However, inside the theatre it was much more dramatic with professional sound effects of bombs exploding, buildings collapsing, sirens wailing, and the cacophony of noise from a community of London’s Eastenders, sheltering in the Bank underground station. The set designers, constructors and backstage crew are to be congratulated on creating such an authentic atmosphere. Also the props and costumes were outstanding.
Lionel Bart’s show, set in war-torn London, is full of both pathos and comedy, and follows the story of two families, one Jewish and one Gentile, who have adjacent stalls in Petticoat Lane market.

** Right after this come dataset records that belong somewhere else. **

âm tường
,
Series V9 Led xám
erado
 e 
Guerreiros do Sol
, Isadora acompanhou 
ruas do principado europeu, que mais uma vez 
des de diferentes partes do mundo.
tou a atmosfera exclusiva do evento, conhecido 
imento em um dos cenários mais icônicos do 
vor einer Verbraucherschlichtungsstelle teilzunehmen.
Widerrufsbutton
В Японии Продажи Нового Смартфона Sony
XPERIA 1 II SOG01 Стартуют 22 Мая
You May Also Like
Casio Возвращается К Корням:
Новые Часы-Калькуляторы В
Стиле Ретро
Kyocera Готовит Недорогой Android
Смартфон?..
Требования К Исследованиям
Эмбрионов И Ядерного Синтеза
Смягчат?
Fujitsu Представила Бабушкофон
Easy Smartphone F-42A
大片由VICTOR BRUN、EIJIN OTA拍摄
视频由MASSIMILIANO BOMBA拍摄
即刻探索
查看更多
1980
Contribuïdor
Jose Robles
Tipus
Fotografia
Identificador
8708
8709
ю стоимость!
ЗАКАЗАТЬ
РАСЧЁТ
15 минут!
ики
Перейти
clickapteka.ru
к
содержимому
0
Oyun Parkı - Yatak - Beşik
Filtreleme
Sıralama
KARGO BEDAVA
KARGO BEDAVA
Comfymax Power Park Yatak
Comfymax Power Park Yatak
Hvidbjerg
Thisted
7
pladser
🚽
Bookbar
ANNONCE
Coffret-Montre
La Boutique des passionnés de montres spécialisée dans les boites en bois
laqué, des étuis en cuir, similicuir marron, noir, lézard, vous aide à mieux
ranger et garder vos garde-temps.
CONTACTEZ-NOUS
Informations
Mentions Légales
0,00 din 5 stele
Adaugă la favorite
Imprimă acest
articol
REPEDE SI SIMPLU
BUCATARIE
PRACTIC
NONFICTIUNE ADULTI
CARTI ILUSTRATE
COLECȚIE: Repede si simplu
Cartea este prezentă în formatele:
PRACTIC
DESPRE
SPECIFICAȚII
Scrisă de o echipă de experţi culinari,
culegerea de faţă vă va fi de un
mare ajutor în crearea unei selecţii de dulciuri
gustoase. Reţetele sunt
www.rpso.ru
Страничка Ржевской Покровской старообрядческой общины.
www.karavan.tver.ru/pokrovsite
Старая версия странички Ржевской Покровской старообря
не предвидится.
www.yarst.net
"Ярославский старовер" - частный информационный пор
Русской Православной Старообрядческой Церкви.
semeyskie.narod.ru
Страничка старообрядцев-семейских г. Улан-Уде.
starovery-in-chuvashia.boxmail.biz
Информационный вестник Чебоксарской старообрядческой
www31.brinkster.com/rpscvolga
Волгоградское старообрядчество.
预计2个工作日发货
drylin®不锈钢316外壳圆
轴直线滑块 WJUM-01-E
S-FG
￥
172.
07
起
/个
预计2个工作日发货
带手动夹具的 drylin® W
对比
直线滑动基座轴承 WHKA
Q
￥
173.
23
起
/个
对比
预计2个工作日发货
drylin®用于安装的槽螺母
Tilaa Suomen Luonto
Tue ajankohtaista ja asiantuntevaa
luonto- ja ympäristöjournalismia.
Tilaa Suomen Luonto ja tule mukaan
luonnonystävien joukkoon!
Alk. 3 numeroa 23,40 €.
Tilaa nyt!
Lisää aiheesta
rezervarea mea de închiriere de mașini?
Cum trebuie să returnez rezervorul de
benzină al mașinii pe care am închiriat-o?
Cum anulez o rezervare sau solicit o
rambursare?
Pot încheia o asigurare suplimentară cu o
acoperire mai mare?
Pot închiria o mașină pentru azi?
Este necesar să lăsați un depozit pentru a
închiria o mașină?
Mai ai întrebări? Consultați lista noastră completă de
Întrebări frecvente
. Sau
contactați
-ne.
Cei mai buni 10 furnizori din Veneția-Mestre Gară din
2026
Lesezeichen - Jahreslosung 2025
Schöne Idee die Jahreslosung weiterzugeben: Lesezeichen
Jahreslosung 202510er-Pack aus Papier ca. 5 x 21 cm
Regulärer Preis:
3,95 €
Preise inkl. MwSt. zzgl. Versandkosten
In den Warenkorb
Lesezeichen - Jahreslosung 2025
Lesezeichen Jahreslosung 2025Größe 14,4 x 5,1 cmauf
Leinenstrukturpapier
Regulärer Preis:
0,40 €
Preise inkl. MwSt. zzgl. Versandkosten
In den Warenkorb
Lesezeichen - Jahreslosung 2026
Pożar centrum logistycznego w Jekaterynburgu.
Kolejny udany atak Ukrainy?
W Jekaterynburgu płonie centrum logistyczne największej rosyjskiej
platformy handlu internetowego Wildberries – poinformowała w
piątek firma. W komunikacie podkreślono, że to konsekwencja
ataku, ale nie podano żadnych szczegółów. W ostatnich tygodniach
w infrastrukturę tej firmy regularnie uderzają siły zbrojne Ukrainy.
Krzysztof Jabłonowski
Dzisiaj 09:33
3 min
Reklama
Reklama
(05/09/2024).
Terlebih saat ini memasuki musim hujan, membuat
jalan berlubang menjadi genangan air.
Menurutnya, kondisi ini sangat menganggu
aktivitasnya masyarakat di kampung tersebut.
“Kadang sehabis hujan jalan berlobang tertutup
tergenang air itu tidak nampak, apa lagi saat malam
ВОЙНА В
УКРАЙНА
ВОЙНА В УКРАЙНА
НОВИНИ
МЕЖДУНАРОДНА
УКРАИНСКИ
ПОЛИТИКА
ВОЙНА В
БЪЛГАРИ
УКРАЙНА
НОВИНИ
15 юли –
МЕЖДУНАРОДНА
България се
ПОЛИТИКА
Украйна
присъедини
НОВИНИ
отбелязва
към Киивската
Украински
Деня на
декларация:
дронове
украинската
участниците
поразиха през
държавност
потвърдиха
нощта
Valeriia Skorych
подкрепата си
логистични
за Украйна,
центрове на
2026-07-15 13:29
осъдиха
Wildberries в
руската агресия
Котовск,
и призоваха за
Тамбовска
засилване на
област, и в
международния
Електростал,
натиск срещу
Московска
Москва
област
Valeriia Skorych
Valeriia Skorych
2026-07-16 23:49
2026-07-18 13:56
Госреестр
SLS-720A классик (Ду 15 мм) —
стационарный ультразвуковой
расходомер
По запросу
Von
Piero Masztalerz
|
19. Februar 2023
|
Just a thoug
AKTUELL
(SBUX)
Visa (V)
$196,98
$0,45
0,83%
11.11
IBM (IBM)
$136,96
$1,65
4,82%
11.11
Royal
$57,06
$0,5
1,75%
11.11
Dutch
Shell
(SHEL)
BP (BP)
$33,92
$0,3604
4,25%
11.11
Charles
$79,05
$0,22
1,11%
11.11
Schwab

Julie Waite, gives a truly amazing portrayal of a Jewish matriach, Mrs. Blitztein. Not only is Julie a superb actress, but also shows what a fine singing voice she has with such songs as So Tell Me and Bake a Cake. Her nemesis, fellow stallholder, Alfred Locke, is played by local G.P. Tim Kimber, who proves once again his versatility and talent, as does Bruce Stewart , cast as his pal, Ernie Nearmiss, an old contemptable with a penchant for “putting his foot in it”. Effortless Cockney accents add to the reality of the show. Inevitably, the offspring of the Blitztein and Locke families fall in love. Sophie Shepherd, as Carol Blitztein, possesses a remarkable singing voice and acting ability, as does her young lover in the show, Georgie Locke, played by Luke Martin. I predict a bright future for both these youngsters, who hope to become professional entertainers.
A stalwart of the Society, Tony Baker, is in fine voice as Mrs. Blitztein’s wayward son, Harry, and charmed the audience with his interpretation of a loveable Cockney rogue. His long-suffering girlfriend, Elsie, (Liv Collins) also possesses a remarkable all-round talent, and stage presence.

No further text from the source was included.